Cost-Optimal Algorithms for Planning with Procedural Control Knowledge
This work addresses the problem of improving planning efficiency and robustness for domain authors in hierarchical planning, though it is incremental as it extends existing formalisms and heuristics.
The paper tackles the lack of search guidance techniques in hierarchical planning formalisms like HTN planning, which burdens domain authors and leads to brittle models, by developing HOpGDP, a Hierarchically-Optimal Goal Decomposition Planner that uses a new admissible heuristic $h_{HL}$; experimental results show it compares favorably to optimal classical planners and a blind-search version in three benchmark domains.

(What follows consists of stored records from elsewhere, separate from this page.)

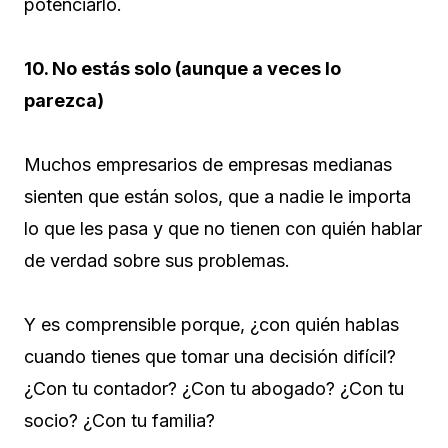
potenciarlo.
10. No estás solo (aunque a veces lo
parezca)
Muchos empresarios de empresas medianas
sienten que están solos, que a nadie le importa
lo que les pasa y que no tienen con quién hablar
de verdad sobre sus problemas.
Y es comprensible porque, ¿con quién hablas
cuando tienes que tomar una decisión difícil?
¿Con tu contador? ¿Con tu abogado? ¿Con tu
socio? ¿Con tu familia?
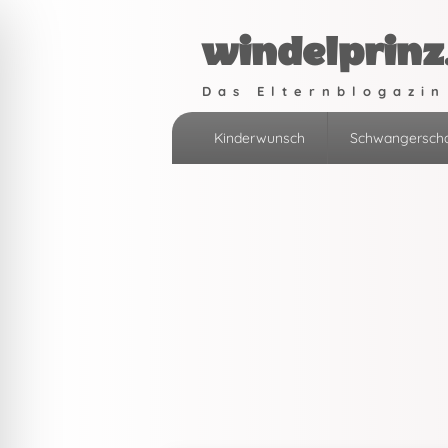
windelprinz
Das Elternblogazin
Primäres
Kinderwunsch
Schwangerscha
Menü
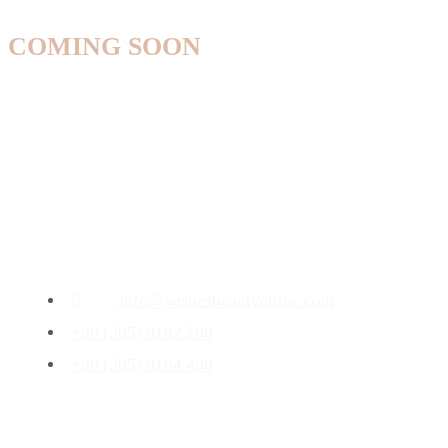
COMING SOON
info@wishesbeautyclinic.com
+90 (505) 0182 200
+90 (505) 0184 400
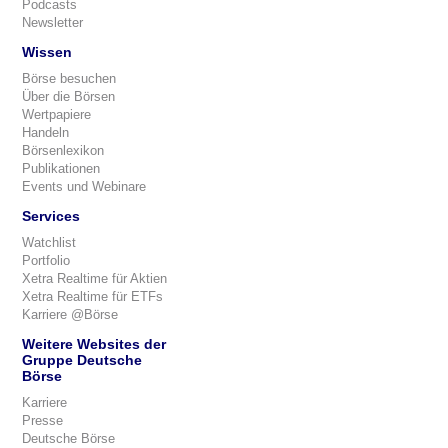
Podcasts
Newsletter
Wissen
Börse besuchen
Über die Börsen
Wertpapiere
Handeln
Börsenlexikon
Publikationen
Events und Webinare
Services
Watchlist
Portfolio
Xetra Realtime für Aktien
Xetra Realtime für ETFs
Karriere @Börse
Weitere Websites der
Gruppe Deutsche
Börse
Karriere
Presse
Deutsche Börse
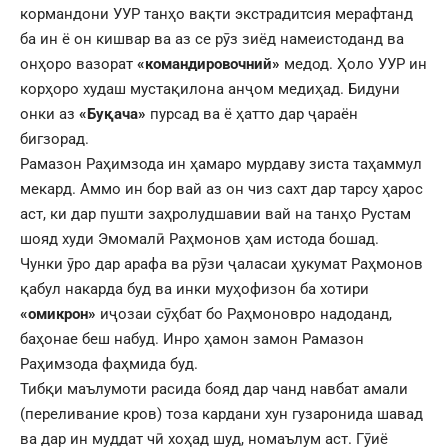
кормандони УУР танҳо вақти экстрадитсия мерафтанд
ба ин ё он кишвар ва аз се рӯз зиёд намеистоданд ва
онҳоро вазорат
«командировочний»
медод. Ҳоло УУР ин
корҳоро худаш мустақилона анҷом медиҳад. Бидуни
онки аз
«Буқача»
пурсад ва ё ҳатто дар ҷараён
бигзорад.
Рамазон Раҳимзода ин ҳамаро мурдаву зиста таҳаммул
мекард. Аммо ин бор вай аз он чиз сахт дар тарсу ҳарос
аст, ки дар пушти заҳролудшавии вай на танҳо Рустам
шояд худи Эмомалӣ Раҳмонов ҳам истода бошад.
Чунки ӯро дар арафа ва рӯзи ҷаласаи ҳукумат Раҳмонов
қабул накарда буд ва инки муҳофизон ба хотири
«омикрон»
иҷозаи сӯҳбат бо Раҳмоновро надоданд,
баҳонае беш набуд. Инро ҳамон замон Рамазон
Раҳимзода фаҳмида буд.
Тибқи маълумоти расида бояд дар чанд навбат амали
(переливание кров) тоза кардани хун гузаронида шавад
ва дар ин муддат чӣ хоҳад шуд, номаълум аст. Гӯиё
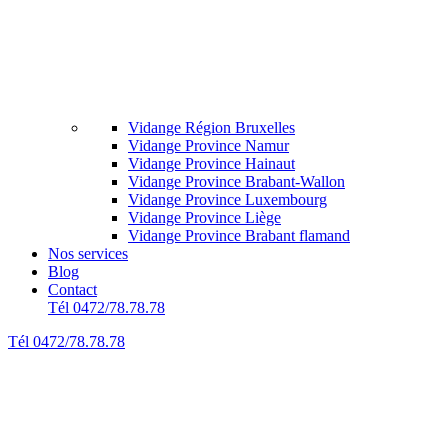
Vidange Région Bruxelles
Vidange Province Namur
Vidange Province Hainaut
Vidange Province Brabant-Wallon
Vidange Province Luxembourg
Vidange Province Liège
Vidange Province Brabant flamand
Nos services
Blog
Contact
Tél 0472/78.78.78
Tél 0472/78.78.78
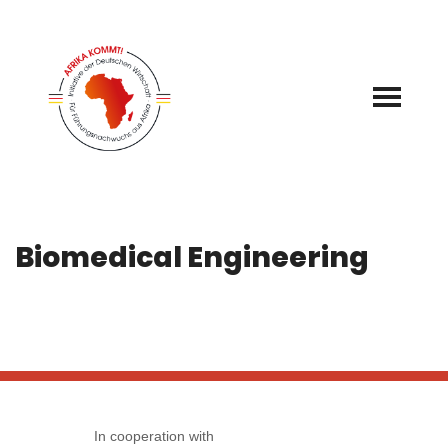
Zum
Inhalt
springen
Biomedical Engineering
In cooperation with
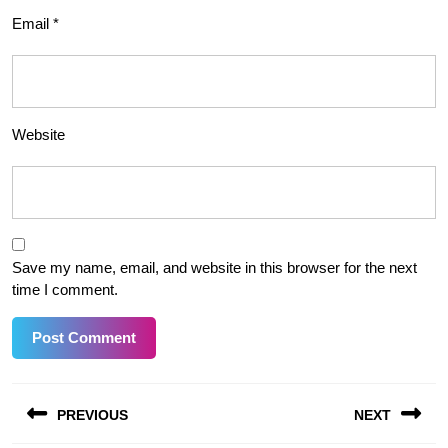
Email
*
Website
Save my name, email, and website in this browser for the next
time I comment.
Post
PREVIOUS
NEXT
navigation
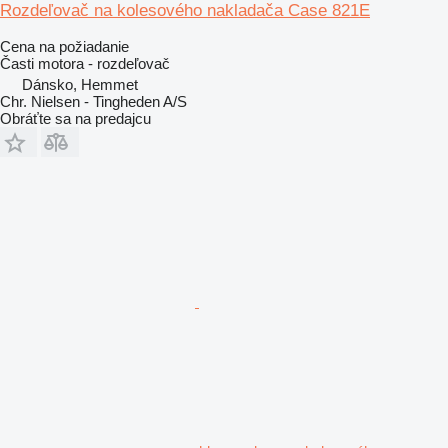
Rozdeľovač na kolesového nakladača Case 821E
Cena na požiadanie
Časti motora - rozdeľovač
Dánsko, Hemmet
Chr. Nielsen - Tingheden A/S
Obráťte sa na predajcu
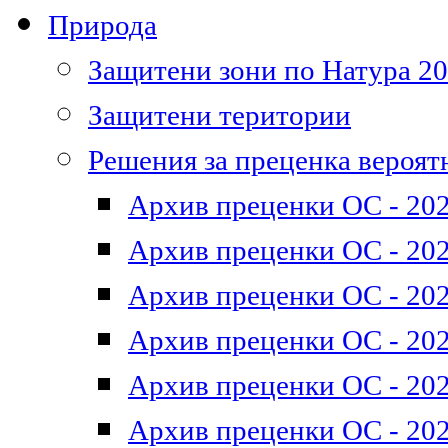
Природа
Защитени зони по Натура 2
Защитени територии
Решения за преценка вероят
Архив преценки ОС - 202
Архив преценки ОС - 202
Архив преценки ОС - 202
Архив преценки ОС - 202
Архив преценки ОС - 202
Архив преценки ОС - 202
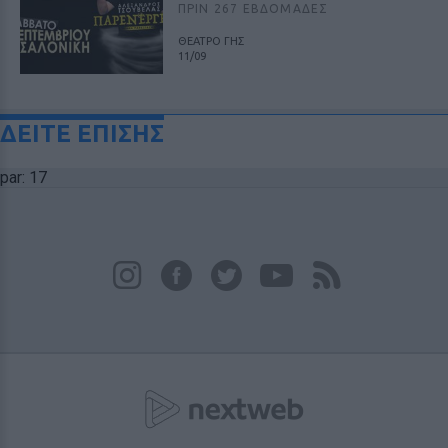
ΠΡΙΝ 267 ΕΒΔΟΜΆΔΕΣ
ΘΕΑΤΡΟ ΓΗΣ
11/09
ΔΕΙΤΕ ΕΠΙΣΗΣ
par: 17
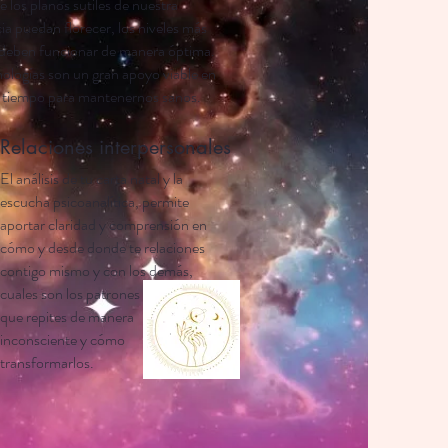
 los planos sutiles de nuestra
ia puedan florecer, los niveles más
deben funcionar de manera óptima.
nologías son un gran apoyo viable en
 tiempo para mantenernos sanos.
Relaciones interpersonales
El análisis de tu carta natal y la
escucha psicoanalítica, permite
aportar claridad y comprensión en
cómo y desde donde te relaciones
contigo mismo y con los demás,
cuales son los patrones
que repites de manera
inconsciente y cómo
transformarlos.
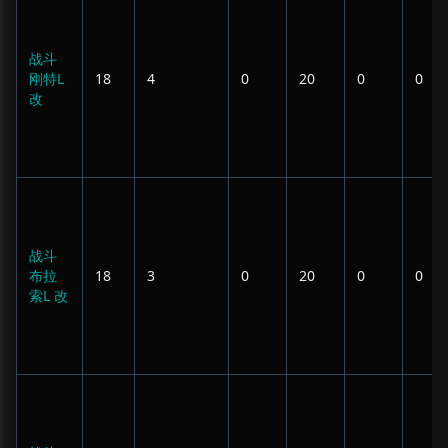
战斗
刚特L
18
4
0
20
0
0
改
战斗
布拉
18
3
0
20
0
0
索L 改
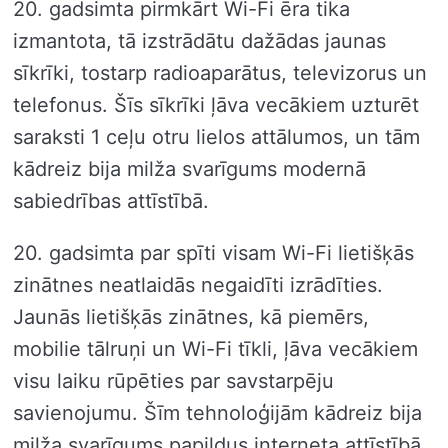
20. gadsimta pirmkārt Wi-Fi ēra tika
izmantota, tā izstrādātu dažādas jaunas
sīkrīki, tostarp radioaparātus, televizorus un
telefonus. Šīs sīkrīki ļāva vecākiem uzturēt
saraksti 1 ceļu otru lielos attālumos, un tām
kādreiz bija milža svarīgums modernā
sabiedrības attīstībā.
20. gadsimta par spīti visam Wi-Fi lietišķās
zinātnes neatlaidās negaidīti izrādīties.
Jaunās lietišķās zinātnes, kā piemērs,
mobilie tālruņi un Wi-Fi tīkli, ļāva vecākiem
visu laiku rūpēties par savstarpēju
savienojumu. Šīm tehnoloģijām kādreiz bija
milža svarīgums papildus interneta attīstībā,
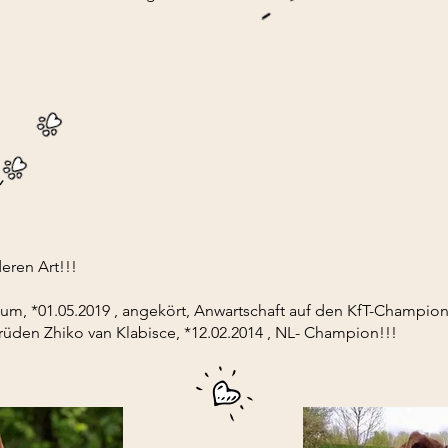
ren Art!!!
m, *01.05.2019 , angekört, Anwartschaft auf den KfT-Champion,
üden Zhiko van Klabisce, *12.02.2014 , NL- Champion!!!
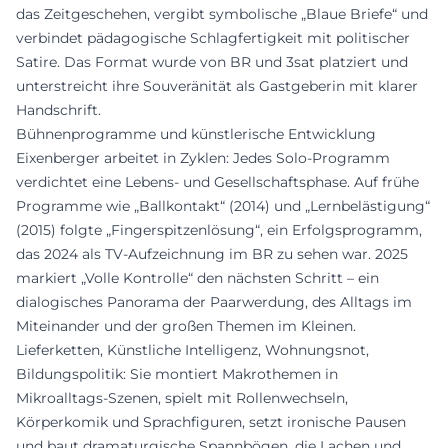
das Zeitgeschehen, vergibt symbolische „Blaue Briefe“ und
verbindet pädagogische Schlagfertigkeit mit politischer
Satire. Das Format wurde von BR und 3sat platziert und
unterstreicht ihre Souveränität als Gastgeberin mit klarer
Handschrift.
Bühnenprogramme und künstlerische Entwicklung
Eixenberger arbeitet in Zyklen: Jedes Solo-Programm
verdichtet eine Lebens- und Gesellschaftsphase. Auf frühe
Programme wie „Ballkontakt“ (2014) und „Lernbelästigung“
(2015) folgte „Fingerspitzenlösung“, ein Erfolgsprogramm,
das 2024 als TV-Aufzeichnung im BR zu sehen war. 2025
markiert „Volle Kontrolle“ den nächsten Schritt – ein
dialogisches Panorama der Paarwerdung, des Alltags im
Miteinander und der großen Themen im Kleinen.
Lieferketten, Künstliche Intelligenz, Wohnungsnot,
Bildungspolitik: Sie montiert Makrothemen in
Mikroalltags-Szenen, spielt mit Rollenwechseln,
Körperkomik und Sprachfiguren, setzt ironische Pausen
und baut dramaturgische Spannbögen, die Lachen und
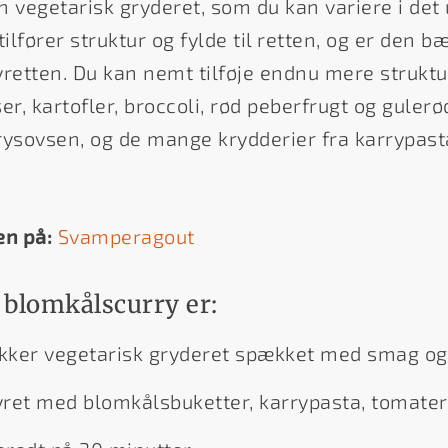
en vegetarisk gryderet, som du kan variere i de
lfører struktur og fylde til retten, og er den 
retten. Du kan nemt tilføje endnu mere struktur 
ser, kartofler, broccoli, rød peberfrugt og gule
rrysovsen, og de mange krydderier fra karrypast
en på:
Svamperagout
 blomkålscurry er:
ækker vegetarisk gryderet spækket med smag og
ret med blomkålsbuketter, karrypasta, tomate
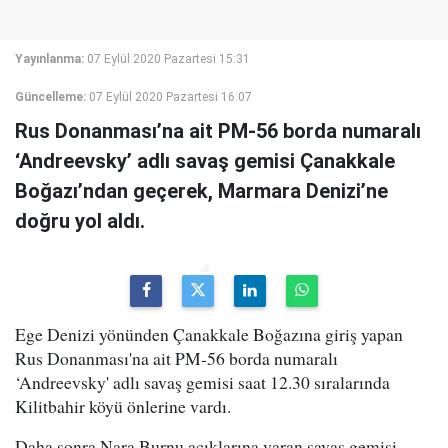
Yayınlanma:
07 Eylül 2020 Pazartesi 15:31
Güncelleme:
07 Eylül 2020 Pazartesi 16:07
Rus Donanması’na ait PM-56 borda numaralı
‘Andreevsky’ adlı savaş gemisi Çanakkale
Boğazı’ndan geçerek, Marmara Denizi’ne
doğru yol aldı.
Ege Denizi yönünden Çanakkale Boğazına giriş yapan
Rus Donanması'na ait PM-56 borda numaralı
‘Andreevsky' adlı savaş gemisi saat 12.30 sıralarında
Kilitbahir köyü önlerine vardı.
Daha sonra Nara Burnu açıklarına varan savaş gemisi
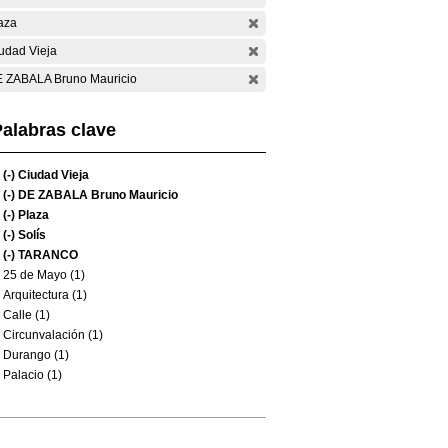
aza
udad Vieja
 ZABALA Bruno Mauricio
alabras clave
(-)
Ciudad Vieja
(-)
DE ZABALA Bruno Mauricio
(-)
Plaza
(-)
Solís
(-)
TARANCO
25 de Mayo (1)
Arquitectura (1)
Calle (1)
Circunvalación (1)
Durango (1)
Palacio (1)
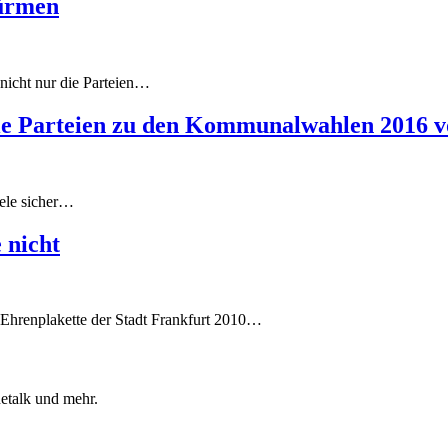
türmen
icht nur die Parteien…
ie Parteien zu den Kommunalwahlen 2016 v
viele sicher…
 nicht
Ehrenplakette der Stadt Frankfurt 2010…
etalk und mehr.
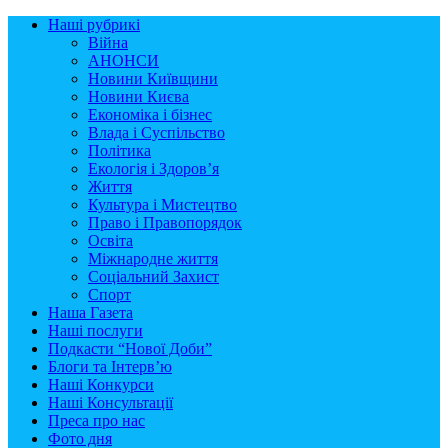
Наші рубрикі
Війна
АНОНСИ
Новини Київщини
Новини Києва
Економіка і бізнес
Влада і Суспільство
Політика
Екологія і Здоров’я
Життя
Культура і Мистецтво
Право і Правопорядок
Освіта
Міжнародне життя
Соціальний Захист
Спорт
Наша Газета
Наші послуги
Подкасти “Нової Доби”
Блоги та Інтерв’ю
Наші Конкурси
Наші Консультації
Преса про нас
Фото дня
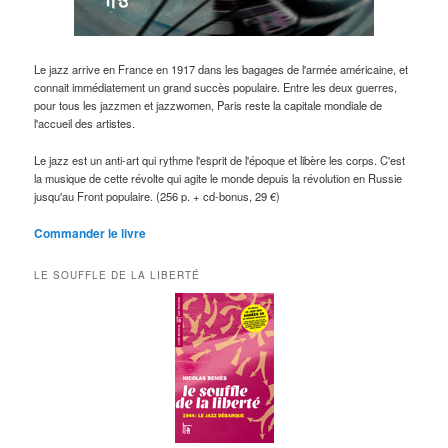
Le jazz arrive en France en 1917 dans les bagages de l'armée américaine, et
connait immédiatement un grand succès populaire. Entre les deux guerres,
pour tous les jazzmen et jazzwomen, Paris reste la capitale mondiale de
l'accueil des artistes.
Le jazz est un anti-art qui rythme l'esprit de l'époque et libère les corps. C'est
la musique de cette révolte qui agite le monde depuis la révolution en Russie
jusqu'au Front populaire. (256 p. + cd-bonus, 29 €)
Commander le livre
LE SOUFFLE DE LA LIBERTÉ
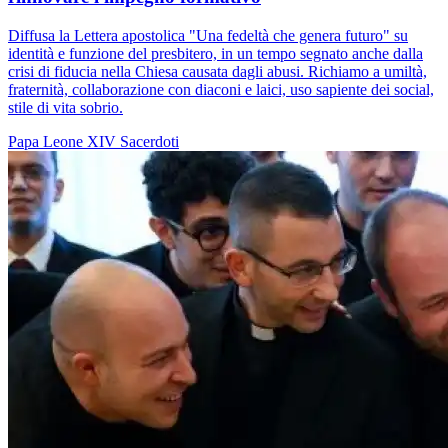
Diffusa la Lettera apostolica "Una fedeltà che genera futuro" su
identità e funzione del presbitero, in un tempo segnato anche dalla
crisi di fiducia nella Chiesa causata dagli abusi. Richiamo a umiltà,
fraternità, collaborazione con diaconi e laici, uso sapiente dei social,
stile di vita sobrio.
Papa Leone XIV
Sacerdoti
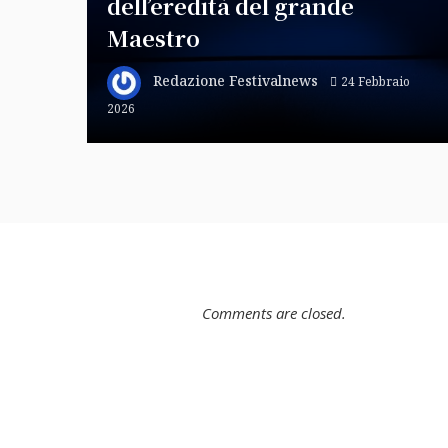
dell’eredità del grande
Maestro
Redazione Festivalnews
24 Febbraio
2026
Comments are closed.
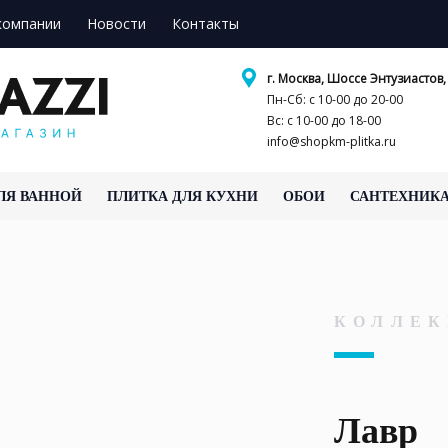
компании
Новости
Контакты
г. Москва, Шоссе Энтузиастов, 
Пн-Сб: с 10-00 до 20-00
Вс: с 10-00 до 18-00
info@shopkm-plitka.ru
ЛЯ ВАННОЙ
ПЛИТКА ДЛЯ КУХНИ
ОБОИ
САНТЕХНИК
КОЛЛЕК
Лавр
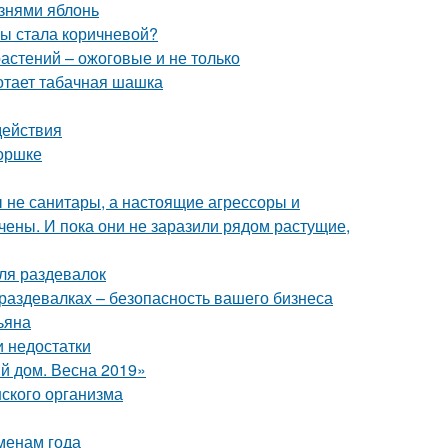
знями яблонь
мы стала коричневой?
астений – ожоговые и не только
отает табачная шашка
действия
горшке
бы не санитары, а настоящие агрессоры и
чены. И пока они не заразили рядом растущие,
ля раздевалок
раздевалках – безопасность вашего бизнеса
ьяна
и недостатки
й дом. Весна 2019»
ского организма
менам года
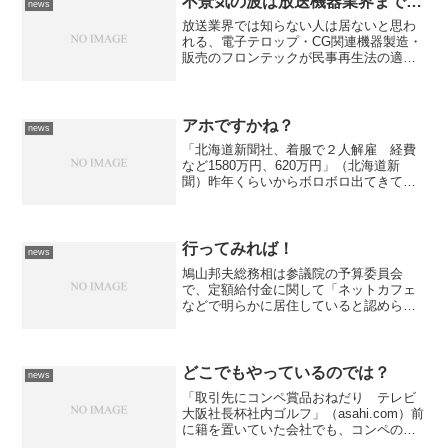
不景気の波は放送機器業界まで…
news
放送業界では知らない人は居ないと思わ
れる、電子テロップ・CG関連機器製造・
販売のフロンテックが民事再生法の適用
を申請した。 と思ったら、フロンテッ
クのメインは「自動封入封緘機」の開
発・販売だそうで、どうもそっちの方で
こけた模様。まぁ、放送機...
アホですかね？
news
「北海道新聞社、着服で２人解雇 経費
など1580万円、620万円」（北海道新
聞）昨年くらいからボロボロ出てきてい
る北海道新聞社の社員による着服です
が、今回のは笑えました。 リンク先の
記事を読んでもらえれば判るのですが、
発覚した原因が「日付が...
行ってみれば！
news
鳩山邦夫総務相は参議院の予算委員会
で、定額給付金に関して「ネットカフェ
などで明らかに居住していると認められ
れば、住民登録できるようにしたい」と
発言したそうである。 要するに、ネッ
トカフェなどに長期間契約し寝泊まりす
る「ネットカフェ難民」も支...
どこでもやっているのでは？
news
「取引先にコンペ賞品おねだり テレビ
大阪社長杯社内ゴルフ」（asahi.com）前
に籍を置いていた会社でも、コンペの商
品は一部取引先からの提供だったし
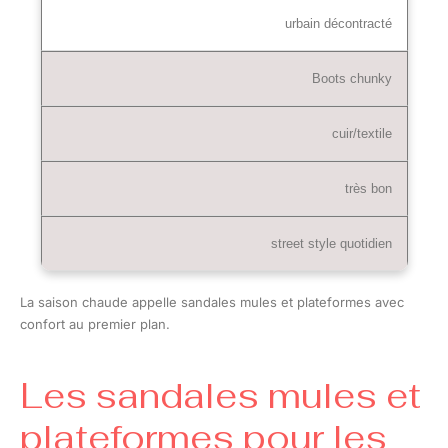
urbain décontracté
Boots chunky
cuir/textile
très bon
street style quotidien
La saison chaude appelle sandales mules et plateformes avec
confort au premier plan.
Les sandales mules et
plateformes pour les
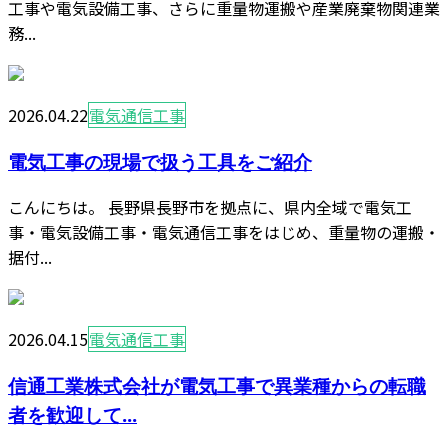
工事や電気設備工事、さらに重量物運搬や産業廃棄物関連業
務...
2026.04.22
電気通信工事
電気工事の現場で扱う工具をご紹介
こんにちは。 長野県長野市を拠点に、県内全域で電気工
事・電気設備工事・電気通信工事をはじめ、重量物の運搬・
据付...
2026.04.15
電気通信工事
信通工業株式会社が電気工事で異業種からの転職
者を歓迎して...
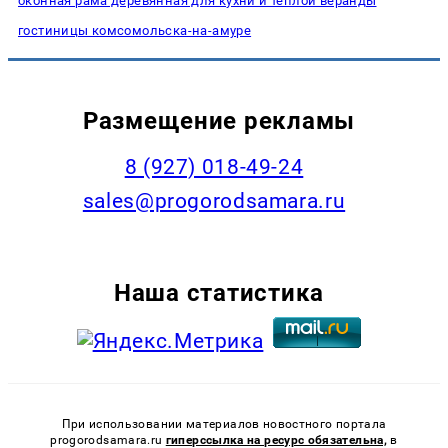
оконная рама деревянная для кухни и теплой веранды
гостиницы комсомольска-на-амуре
Размещение рекламы
8 (927) 018-49-24
sales@progorodsamara.ru
Наша статистика
При использовании материалов новостного портала
progorodsamara.ru
гиперссылка на ресурс обязательна,
в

There is an impressive body of work on developing heuristics and other reasoning algorithms to guide search in optimal and anytime planning algorithms for classical planning. However, very little effort has been directed towards developing analogous techniques to guide search towards high-quality solutions in hierarchical planning formalisms like HTN planning, which allows using additional domain-specific procedural control knowledge. In lieu of such techniques, this control knowledge often needs to provide the necessary search guidance to the planning algorithm, which imposes a substantial burden on the domain author and can yield brittle or error-prone domain models. We address this gap by extending recent work on a new hierarchical goal-based planning formalism called Hierarchical Goal Network (HGN) Planning to develop the Hierarchically-Optimal Goal Decomposition Planner (HOpGDP), an HGN planning algorithm that computes hierarchically-optimal plans. HOpGDP is guided by $h_{HL}$, a new HGN planning heuristic that extends existing admissible landmark-based heuristics from classical planning to compute admissible cost estimates for HGN planning problems. Our experimental evaluation across three benchmark planning domains shows that HOpGDP compares favorably to both optimal classical planners due to its ability to use domain-specific procedural knowledge, and a blind-search version of HOpGDP due to the search guidance provided by $h_{HL}$.